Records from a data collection

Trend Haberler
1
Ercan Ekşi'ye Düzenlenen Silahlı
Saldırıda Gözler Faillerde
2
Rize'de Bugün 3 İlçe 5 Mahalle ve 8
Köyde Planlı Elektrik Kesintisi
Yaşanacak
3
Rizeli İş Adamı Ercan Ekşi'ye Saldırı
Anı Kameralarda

### PROBLEM DETAILS
All the records above must be transcribed without a single change to any word.

### TASK SOLUTION
Trend Haberler
1
Ercan Ekşi'ye Düzenlenen Silahlı
Saldırıda Gözler Faillerde
2
Rize'de Bugün 3 İlçe 5 Mahalle ve 8
Köyde Planlı Elektrik Kesintisi
Yaşanacak
3
Rizeli İş Adamı Ercan Ekşi'ye Saldırı
Anı Kameralarda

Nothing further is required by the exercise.